1.2 American history of personal income growth
The U.S.A personal income tax law system established in1913, through the efforts of the parties, nowadays, American personal income tax legal system have became more perfect. Tariffs as the main indirect stages, commodity tax as the main phase of the complex tax system and income tax as the main complex are the three stages of development period during American tax system. After WWII, in order to achieve the plan of the economic recovery, tax reform is still around the tax cut in America.

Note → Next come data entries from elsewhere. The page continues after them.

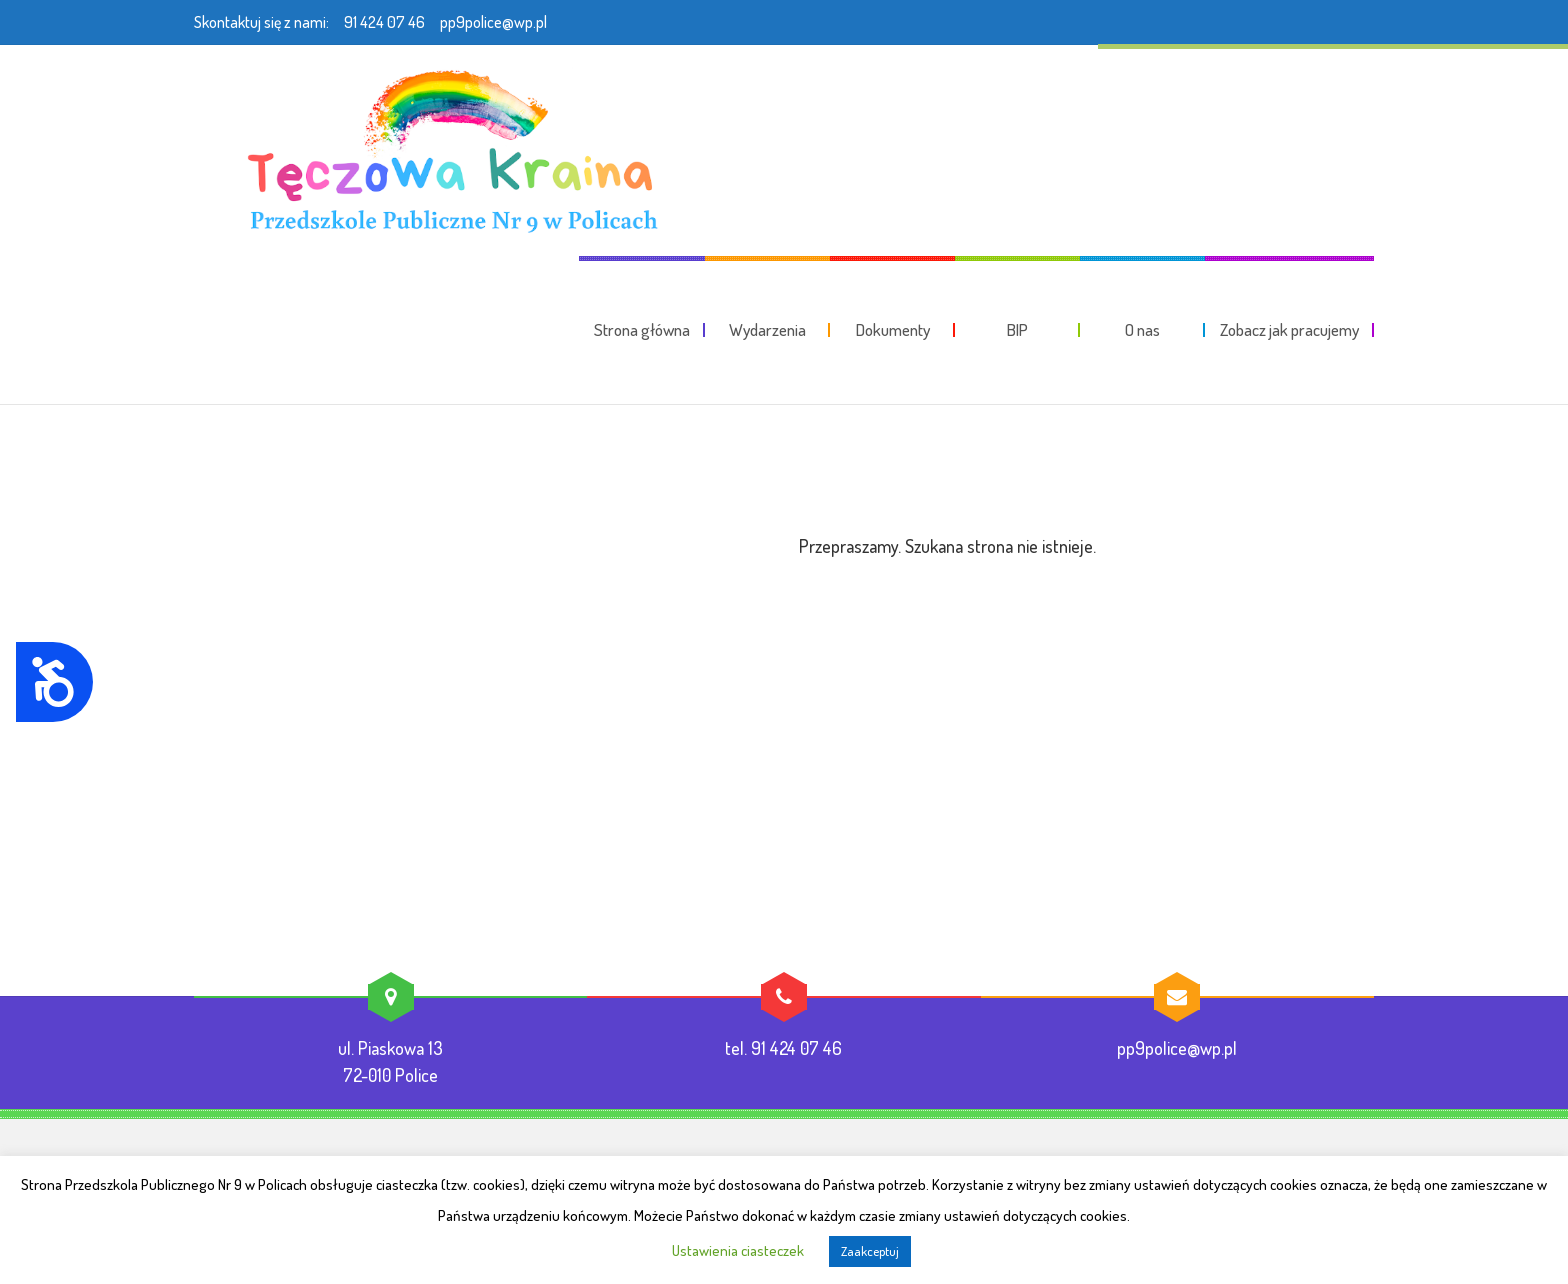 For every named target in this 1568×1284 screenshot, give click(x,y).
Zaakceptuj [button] (870, 1251)
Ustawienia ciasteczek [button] (738, 1250)
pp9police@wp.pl (493, 22) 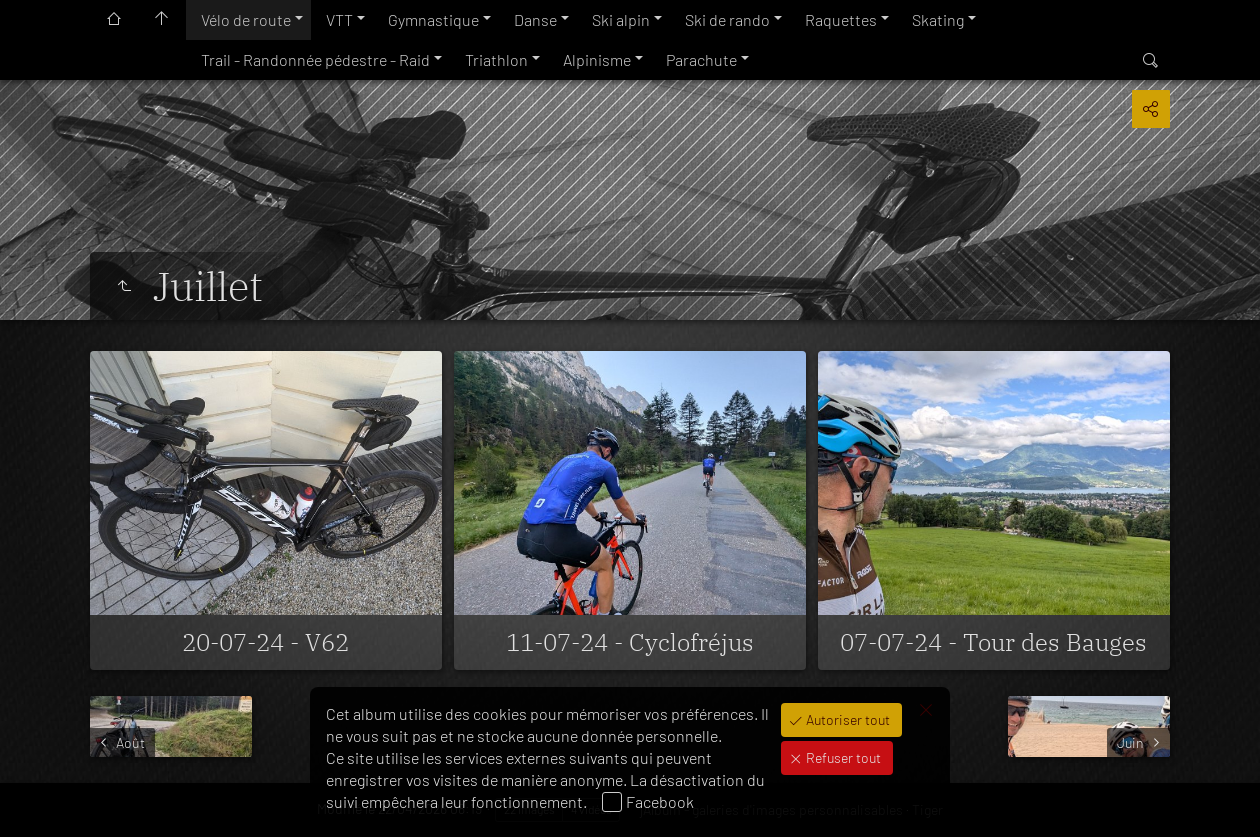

2. Personal income tax system of China and the United
States 2.1 Taxpayers comparison China's personal income tax payers in order to obtain the taxable income of the individual taxpayer. In accordance with international practice to determine the scope of taxation, according to the principle of territoriality and the double taxation of personal jurisdiction. The latter can be divided into the jurisdiction of its residents and citizens jurisdiction. Citizens from the jurisdiction is defined in the law as the standard of citizens; residents of the jurisdiction of residence and length of residence in order to define a double standard. Our tax law, have domicile in China, or no shelter but within one year of personal residence, income derived from sources within China and abroad, should be subject to personal income tax law; in China neither domiciled nor resident or non-residence but living in the territory of less than one year, the income derived from sources within China, but also should pay personal income tax law. The resident and nonresident taxpayers into two categories: resident taxpayers unlimited tax liability on its territory from China, foreign income tax; non-resident taxpayers with limited tax liability only on their taxable income from sources within China. U.S. personal income tax, based on whether a U.S. citizen as a standard dividing taxpayers. U.S. citizens or residents came from the United States or around the world all the income tax. For foreign residents, only income tax on its substantive relations with the United States to obtain the cause. U.S. citizen, born in the United States means the United States citizens or their parents, or who have joined the American nationality. Foreign individuals have to meet the following conditions deemed U.S. residents: ① allow long-term legal residents; ② year for a few days × 1 + year Stay × 1/3 + years ago for a few days × 1/6 ≥ 183 days.
2.2 Compare the tax base
U.S. personal income tax in the consolidated income for the tax base, tax object is quite broad, in addition to the tax exempt items clearly defined , and the rest comes from various sources of income , including not only monetary income , but also includes a variety of in-kind income and assets value-added , gross income before deducting never see , such as the salaries of labor remuneration , interest dividends, rents royalties, profit sharing , alimony pension income included at least one kind of personal income , individual income tax. Compared with the U.S, our tax base is not wide. The main features: First, the tax law tax relief projects too, eroded the tax base. Second, China has taken the form of tax law specifically enumerated. Proceeds are listed in Class 1, the need to pay taxes, and the proceeds outside of class one would not pay taxes. But in real life there is a considerable part of their income, it is difficult to include it in taxable proceeds from Class 1, which is part of the revenue through what channels, which take the form of acquisition, the proportion of how much is difficult to ascertain, and the rapid growth of population has become the rapid expansion of the income gap, the main reason for the formation of unfair distribution, a tax and can not adjust for this.